Beyond Copilot: driving real business outcomes for defence with AI
Oliver Rees
AI promises battlefield transformation but in government and defence progress often stops at meeting minutes and email summaries.
In the last few months “AI [has changed the war in] Ukraine”, a “major NHS AI trial [has delivered] unprecedented time and cost savings,” and civil servants have used “AI [to save] two weeks a year”. Dig a little deeper, though, and the picture becomes more nuanced. Yes, the NHS and civil service trials were impactful, but not in providing better patient care or delivering citizen outcomes. Instead, the most significant impact these trials had was to summarise long emails and take notes during meetings. While beneficial, these impacts are hardly the radical change that AI evangelists have promised us. In a similar way, the impact of AI on the battlefield in Ukraine is nothing compared to the introduction by Russian forces of simple unjammable fibre-optic drones in late 2024. It was this advance, not AI, that led Lt. Gen. Joseph Ryan to say “we are so far behind” in March of this year. And this, while AI assisted targeting still fails in cluttered environments where drones are often confused by puddles and trees.

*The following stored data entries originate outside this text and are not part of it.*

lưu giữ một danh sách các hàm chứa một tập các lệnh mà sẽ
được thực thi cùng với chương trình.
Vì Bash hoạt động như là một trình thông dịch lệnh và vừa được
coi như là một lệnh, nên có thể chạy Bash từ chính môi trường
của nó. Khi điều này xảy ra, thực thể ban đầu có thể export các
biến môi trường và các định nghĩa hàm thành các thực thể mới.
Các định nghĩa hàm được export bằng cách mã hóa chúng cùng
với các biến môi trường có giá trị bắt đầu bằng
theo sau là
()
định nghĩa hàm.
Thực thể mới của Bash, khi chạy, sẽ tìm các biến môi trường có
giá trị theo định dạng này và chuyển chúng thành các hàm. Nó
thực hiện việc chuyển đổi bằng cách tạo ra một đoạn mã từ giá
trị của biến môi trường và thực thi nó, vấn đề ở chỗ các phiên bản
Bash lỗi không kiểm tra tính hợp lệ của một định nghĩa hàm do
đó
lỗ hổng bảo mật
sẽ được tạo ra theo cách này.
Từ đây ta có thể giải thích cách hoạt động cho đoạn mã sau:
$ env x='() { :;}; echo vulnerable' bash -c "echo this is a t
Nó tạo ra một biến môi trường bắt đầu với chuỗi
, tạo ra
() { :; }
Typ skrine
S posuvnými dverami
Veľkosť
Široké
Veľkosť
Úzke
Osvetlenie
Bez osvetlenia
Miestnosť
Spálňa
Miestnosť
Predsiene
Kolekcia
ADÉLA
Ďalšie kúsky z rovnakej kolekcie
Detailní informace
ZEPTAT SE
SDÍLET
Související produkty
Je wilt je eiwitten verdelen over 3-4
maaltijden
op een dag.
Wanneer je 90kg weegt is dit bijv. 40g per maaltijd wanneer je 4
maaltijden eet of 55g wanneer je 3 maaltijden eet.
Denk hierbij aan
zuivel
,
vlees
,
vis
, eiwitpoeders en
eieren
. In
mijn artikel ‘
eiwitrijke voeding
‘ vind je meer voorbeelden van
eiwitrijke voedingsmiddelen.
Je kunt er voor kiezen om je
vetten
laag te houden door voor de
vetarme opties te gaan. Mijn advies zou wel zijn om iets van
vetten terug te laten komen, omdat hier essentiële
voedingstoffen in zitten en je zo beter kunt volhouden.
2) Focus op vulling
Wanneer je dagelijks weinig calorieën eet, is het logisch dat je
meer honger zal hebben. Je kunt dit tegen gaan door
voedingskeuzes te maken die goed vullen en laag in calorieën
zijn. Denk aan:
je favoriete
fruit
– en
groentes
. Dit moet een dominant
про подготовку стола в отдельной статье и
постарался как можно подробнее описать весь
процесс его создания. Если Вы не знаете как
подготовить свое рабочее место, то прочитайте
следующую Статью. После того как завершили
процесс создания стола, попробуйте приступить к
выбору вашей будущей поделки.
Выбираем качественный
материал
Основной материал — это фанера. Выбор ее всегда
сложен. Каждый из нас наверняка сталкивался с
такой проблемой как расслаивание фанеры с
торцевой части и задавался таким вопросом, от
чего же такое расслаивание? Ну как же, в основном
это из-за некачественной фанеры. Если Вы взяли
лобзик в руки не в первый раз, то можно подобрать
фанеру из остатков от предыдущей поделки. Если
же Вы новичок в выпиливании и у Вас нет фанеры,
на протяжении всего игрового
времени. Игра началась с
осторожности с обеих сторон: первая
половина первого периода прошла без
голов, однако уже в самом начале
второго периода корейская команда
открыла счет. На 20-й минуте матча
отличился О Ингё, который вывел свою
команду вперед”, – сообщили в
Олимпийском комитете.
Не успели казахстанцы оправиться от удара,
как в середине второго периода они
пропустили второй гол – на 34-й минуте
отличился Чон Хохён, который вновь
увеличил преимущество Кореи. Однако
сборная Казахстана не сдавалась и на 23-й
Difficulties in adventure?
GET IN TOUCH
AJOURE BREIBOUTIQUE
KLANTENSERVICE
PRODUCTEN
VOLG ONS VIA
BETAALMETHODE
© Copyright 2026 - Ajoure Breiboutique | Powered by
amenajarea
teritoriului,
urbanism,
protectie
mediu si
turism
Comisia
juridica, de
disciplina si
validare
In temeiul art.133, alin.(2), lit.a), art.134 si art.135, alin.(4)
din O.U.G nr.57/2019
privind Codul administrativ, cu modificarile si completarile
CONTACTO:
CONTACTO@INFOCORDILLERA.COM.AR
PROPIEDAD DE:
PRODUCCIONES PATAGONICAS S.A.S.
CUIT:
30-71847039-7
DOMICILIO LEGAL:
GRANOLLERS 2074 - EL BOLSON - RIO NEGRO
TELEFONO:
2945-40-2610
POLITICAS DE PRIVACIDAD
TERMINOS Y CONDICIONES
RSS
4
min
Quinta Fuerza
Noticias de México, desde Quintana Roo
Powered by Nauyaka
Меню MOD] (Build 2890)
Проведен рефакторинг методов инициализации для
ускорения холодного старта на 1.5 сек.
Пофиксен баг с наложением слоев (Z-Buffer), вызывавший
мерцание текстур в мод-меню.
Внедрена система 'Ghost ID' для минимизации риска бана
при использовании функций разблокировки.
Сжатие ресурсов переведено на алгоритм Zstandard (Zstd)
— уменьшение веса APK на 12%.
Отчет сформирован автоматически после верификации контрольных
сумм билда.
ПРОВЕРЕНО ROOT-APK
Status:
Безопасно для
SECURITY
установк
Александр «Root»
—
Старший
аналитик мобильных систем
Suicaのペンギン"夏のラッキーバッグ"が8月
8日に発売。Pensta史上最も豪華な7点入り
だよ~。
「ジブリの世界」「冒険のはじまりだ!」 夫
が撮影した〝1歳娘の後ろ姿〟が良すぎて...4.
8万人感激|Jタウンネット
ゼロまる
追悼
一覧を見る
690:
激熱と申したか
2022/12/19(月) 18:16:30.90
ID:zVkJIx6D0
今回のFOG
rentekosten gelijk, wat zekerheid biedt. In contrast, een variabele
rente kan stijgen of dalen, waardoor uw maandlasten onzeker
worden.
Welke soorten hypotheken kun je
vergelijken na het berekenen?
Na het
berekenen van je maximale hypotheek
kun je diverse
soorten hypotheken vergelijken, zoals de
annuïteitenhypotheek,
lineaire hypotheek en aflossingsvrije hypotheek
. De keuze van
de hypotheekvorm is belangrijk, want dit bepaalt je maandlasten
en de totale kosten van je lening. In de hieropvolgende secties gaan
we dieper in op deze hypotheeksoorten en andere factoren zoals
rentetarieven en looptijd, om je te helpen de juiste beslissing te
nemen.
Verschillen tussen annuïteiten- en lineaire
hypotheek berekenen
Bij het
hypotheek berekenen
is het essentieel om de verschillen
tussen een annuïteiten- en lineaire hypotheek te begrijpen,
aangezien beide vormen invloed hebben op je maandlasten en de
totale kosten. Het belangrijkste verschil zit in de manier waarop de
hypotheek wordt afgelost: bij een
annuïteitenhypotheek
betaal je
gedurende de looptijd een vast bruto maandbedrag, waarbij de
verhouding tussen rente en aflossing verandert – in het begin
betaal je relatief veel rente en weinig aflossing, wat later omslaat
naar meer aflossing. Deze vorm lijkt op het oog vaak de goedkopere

These examples suffer from what the American sociologist Robert Merton calls “goal displacement”. In his brilliant 1940 analysis on the failure of bureaucracies he noted that “adherence to the rules, originally conceived as a means, becomes transformed into an end-in-itself.” In other words, while the processes of an organisation - meetings, compliance, committees - are at first designed to support an outcome or series of outcomes, they eventually tend towards becoming the outcome themselves. A close reading of the NHS and civil service trials illustrate this. It would be easy to think that the output of both organisations were emails and meeting transcripts.
In Defence, the SDR addresses this issue head on, stating that “in modern warfare, simple metrics such as the number of people and platforms deployed are outdated and inadequate.” However, as RUSI commentary on the SDR points out: “what, for example, does increasing the Army’s ‘lethality’ by a factor of ten mean? … The danger here is in the absence of more specific benchmarks (some of which the Review says the MOD can define for itself) there is significant wriggle room in ‘transforming’ the Armed Forces.” This ‘wriggle room’, in the context of AI implementations, means that the danger of falling into Merton’s goal displacement trap is real. Without clear outcome led goals being defined, there is a real risk of vendors offering generic AI productivity tooling that drives minor productivity improvements. To avoid this, and harness the genuine transformation shift that AI enables, Defence leaders should focus on three things: articulating a clear North Star vision, defining guardrail metrics and developing a process for continued experimentation.
North Star
Driving genuine change with AI requires leaders to have open and honest conversations about their North Star - and for MOD leaders to use the “wriggle room” created by the SDR to develop North Stars that support the lethality imperative. A carefully chosen North Star becomes the all encompassing metric at the heart of an organisation or business unit, and can be used to keep all new AI initiatives aligned to delivering genuine value, not low impact activities around the edges.
Guardrail metrics
In parallel, conversations about the guardrail metrics and principles that are put in place to avoid significant harm to products, people and the organisation are key. Guardrail metrics are more than just broad ethical frameworks, they are tangible, tactical rules that prevent AI initiatives from creating the wrong kind of disruption.
Process for experimentation
The key enabler for transformative AI initiatives is having a clear experimentation process. Empowering teams to experiment with AI to drive key North Star metrics, within the defined guardrails is how commercial organisations like Spotify are able to facilitate “58 teams [running] 520 experiments on Spotify’s mobile home screen alone” - driving genuine outcomes while avoiding negative effects. Setting up AI initiatives in this way, with the right governance, data quality and hypotheses is critical to driving real outcomes.